In the Bible, Genesis 31, the cairn of Gilead was set up as a border demarcation between Jacob and his father-in-law Laban at their last meeting. Starting in the Bronze Age, burial cists were sometimes interred in cairns, which would be situated in conspicuous positions, often on the skyline above the village of the deceased. Though most often found in the British Isles, evidence of Bronze Age cists has been found in Mongolia.
The stones may have been thought to deter grave robbers and scavengers. Another explanation is that they were to stop the dead from rising. There remains a Jewish tradition of placing small stones on a person’s grave as a token of respect, known as visitation stones, though this is generally to relate the longevity of the stone to the eternal nature of the soul and is not usually done in a cairn fashion.
- Don’t Disassemble Cairns: Never take down a cairn that you find along the trail. It doesn’t matter whether or not you think the cairn is real or fake. Cairns are an important navigational tool on the trail and park staff can dismantle unofficial cairns.
- Do Not Build Unauthorized Cairns: Building unauthorized cairns can lead hikers down the wrong path. You don’t want to be the reason why a hiker gets lost and needs to be rescued.
- Do Not Add Rocks To Existing Cairns: Cairns are carefully designed by park staff and adding rocks to the pile can cause them to collapse. They may also tell you the direction to travel and moving/adding rocks can change the orientation of the cairn.
In Hawaii, cairns, called by the Hawaiian word ahu, are still being built today. Though in other cultures the cairns were typically used as trail markers and sometimes funerary sites, the ancient Hawaiians also used them as altars or security towers.
The Hawaiian people are still building these cairns today, using them as the focal points for ceremonies honoring their ancestors and spirituality. Indigenous peoples of the Americas have built structures similar to cairns.
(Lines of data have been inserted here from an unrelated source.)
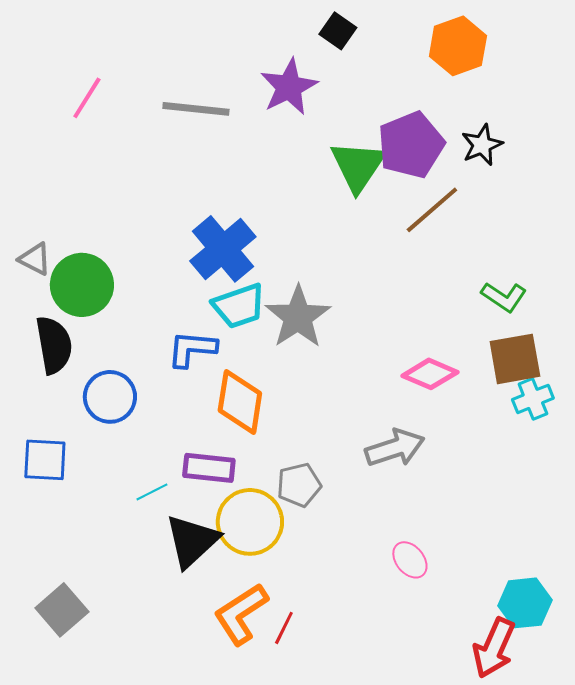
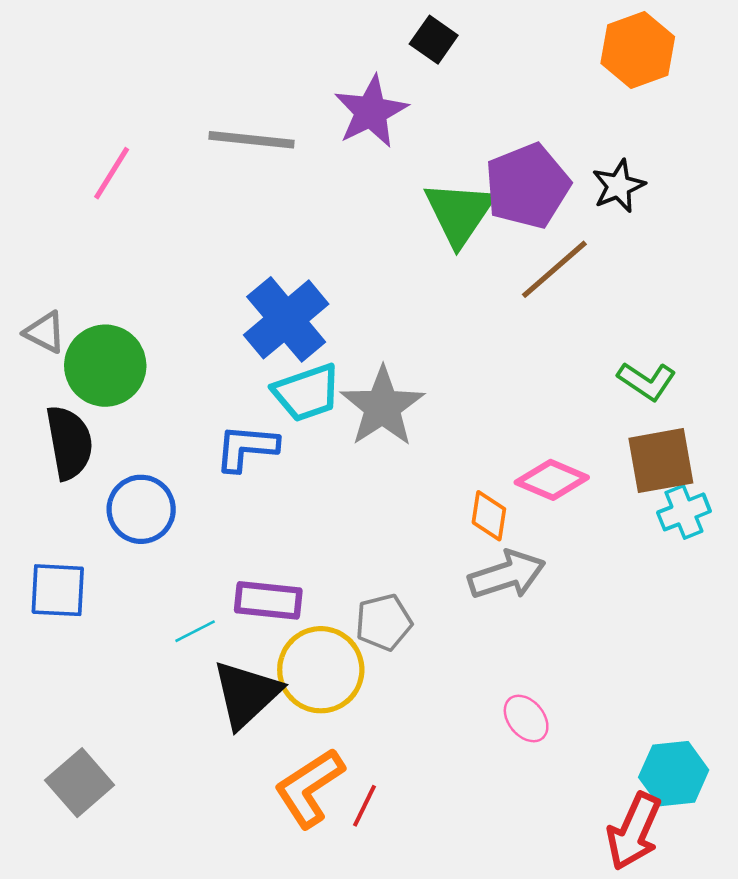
orange hexagon: (458, 46) -> (638, 50), moved
pink line: (87, 98) -> (112, 173), moved
orange diamond: (240, 402) -> (489, 516), moved, size x0.6

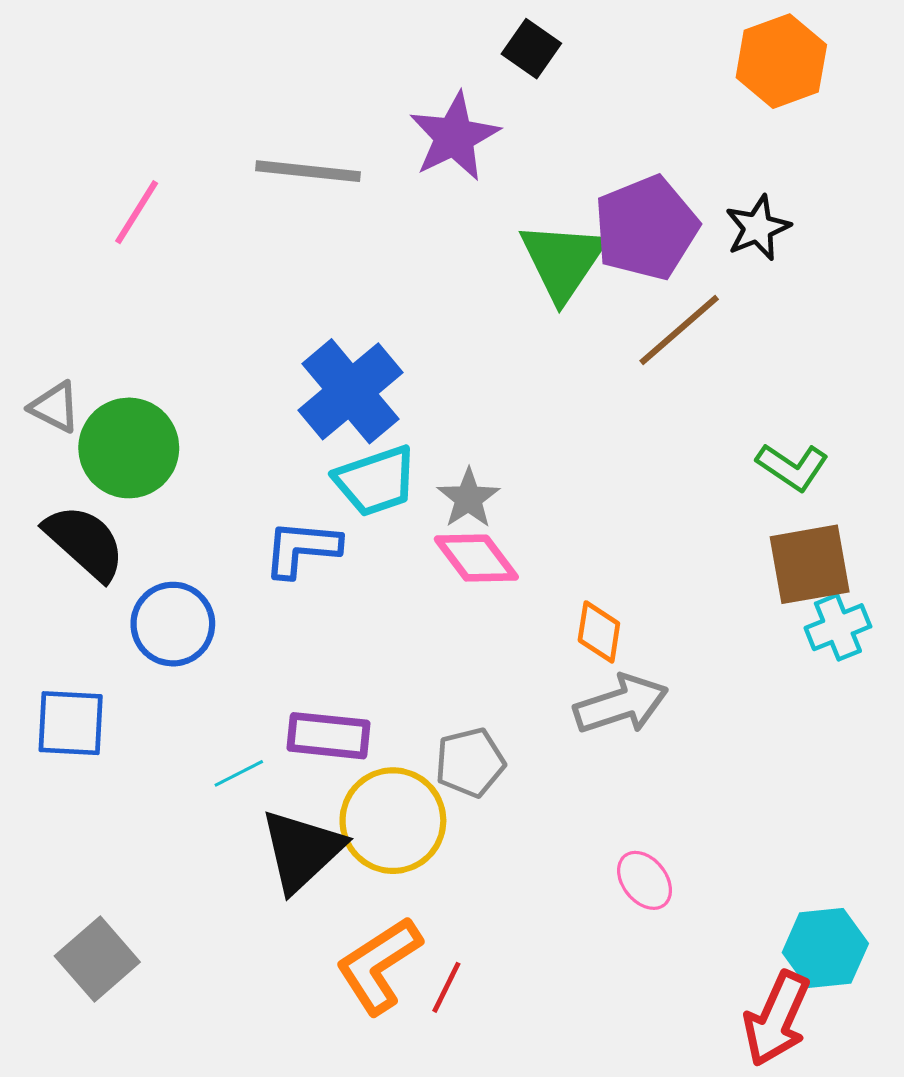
gray star: (382, 407) -> (468, 498), size x0.6
black semicircle: (69, 443) -> (85, 542), turned -38
pink diamond: (552, 480) -> (476, 558), moved, turned 30

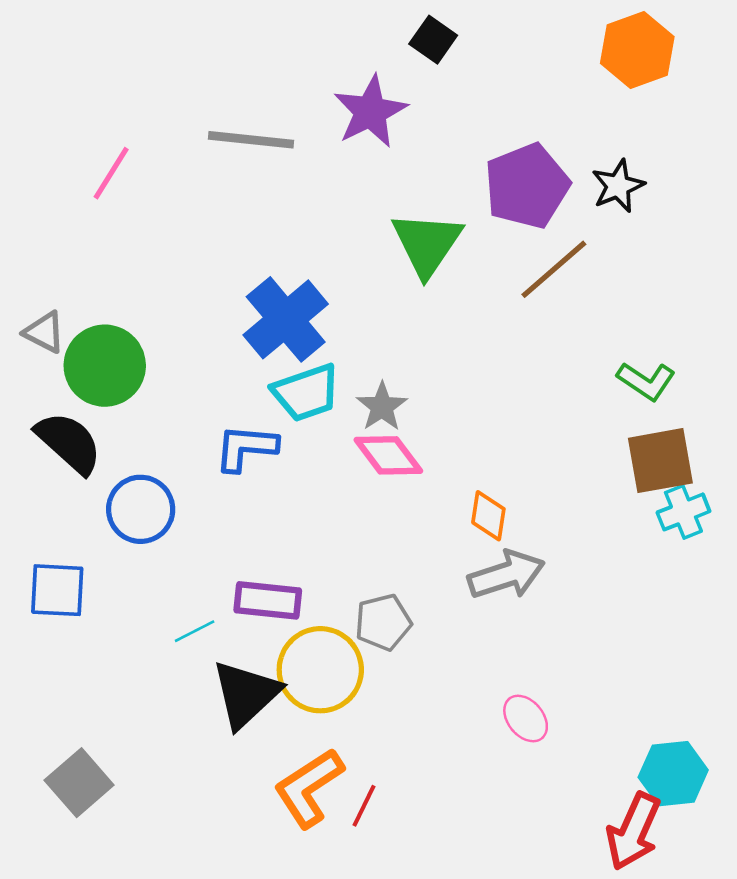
green triangle: (563, 261) -> (427, 244), moved

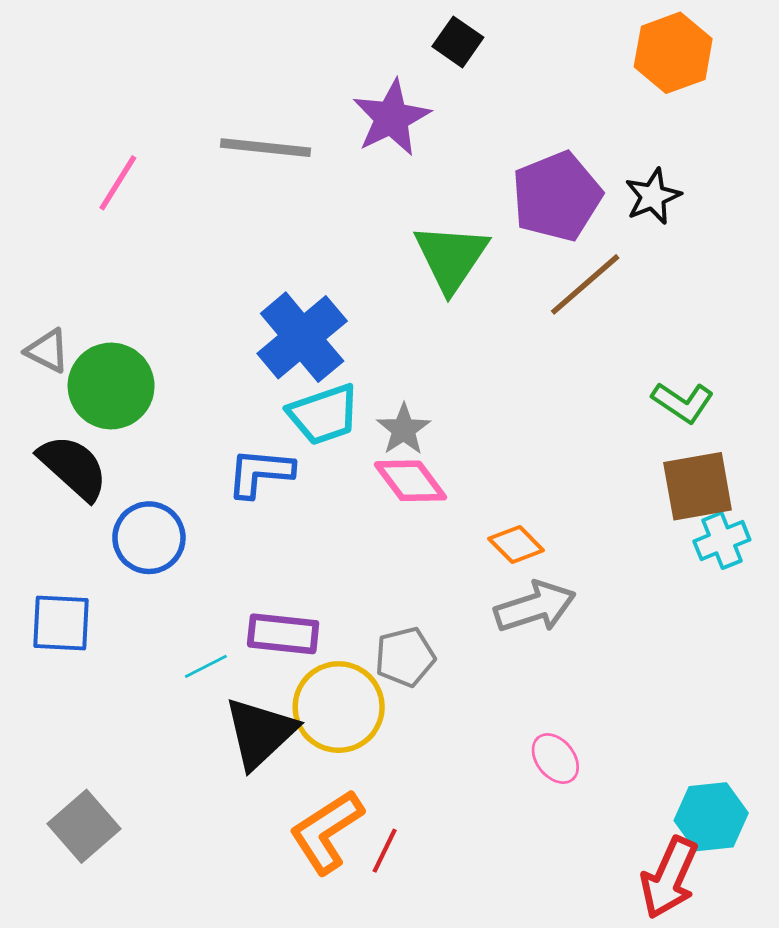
orange diamond: (488, 516) -> (516, 544), turned -54

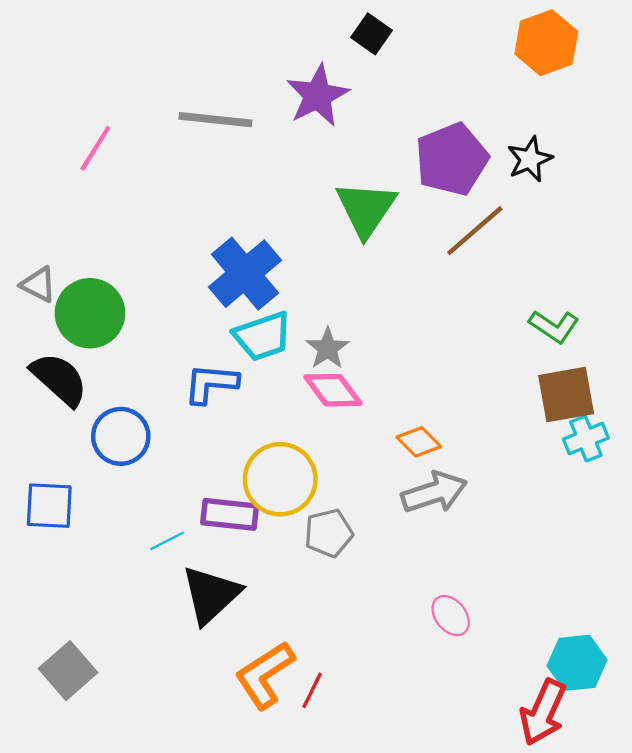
yellow circle: (339, 707) -> (280, 479), moved

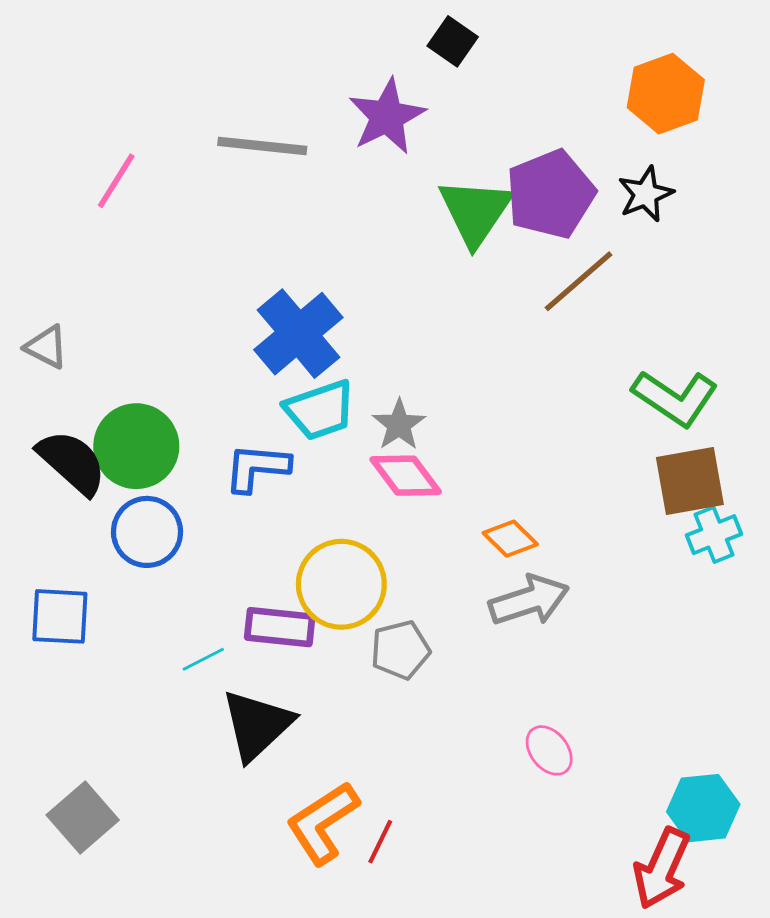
orange hexagon: (546, 43) -> (666, 94), moved
green triangle: (366, 209) -> (475, 212), moved
green circle: (90, 313) -> (136, 446), moved
green L-shape: (554, 326) -> (675, 398), size x1.4

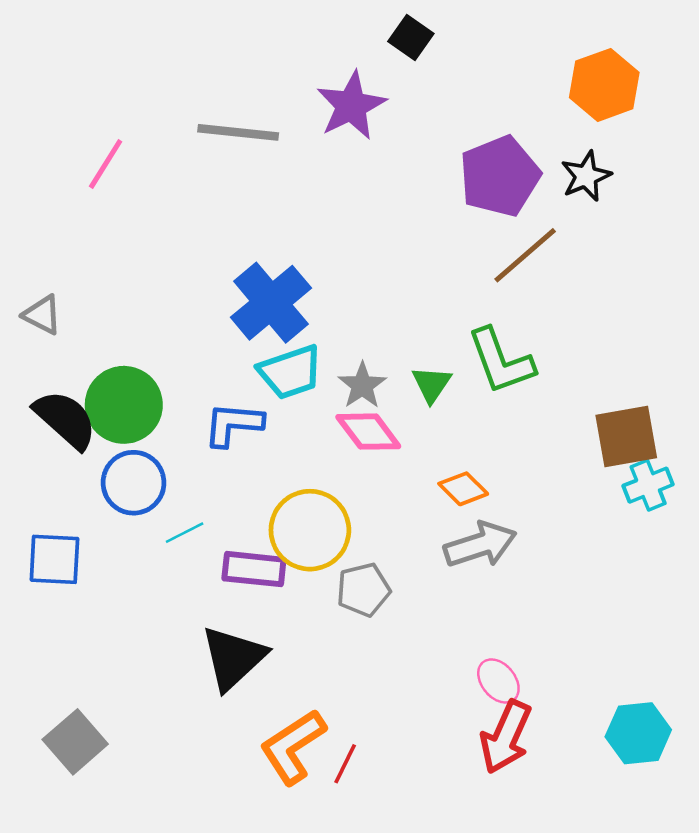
green triangle: (475, 212) -> (432, 384), moved, size x0.6
green L-shape: (675, 398) -> (501, 361), moved, turned 36
cyan line: (203, 659) -> (185, 533), moved
red arrow: (662, 868) -> (506, 737), moved

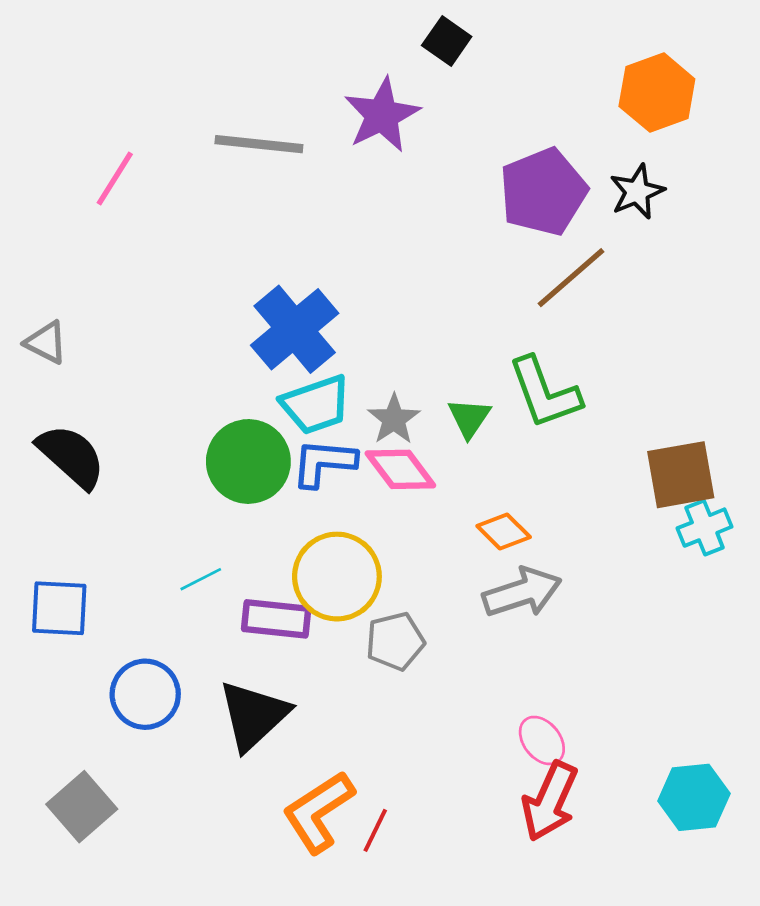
green circle: (124, 405) -> (248, 461), moved
blue L-shape: (233, 424) -> (324, 463), moved
blue circle: (134, 483) -> (145, 694), moved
In some cases, these are general trail markers, and in other cases, they mark game-driving “lanes”, such as those leading to buffalo jumps. Coastal cairns called sea marks are also common in the northern latitudes, especially in the island-strewn waters of Scandinavia and eastern Canada. They are placed along shores and on islands and islets. Usually painted white for improved offshore visibility, they serve as navigation aids. In the Canadian Maritimes, cairns have been used as beacons like small lighthouses to guide boats.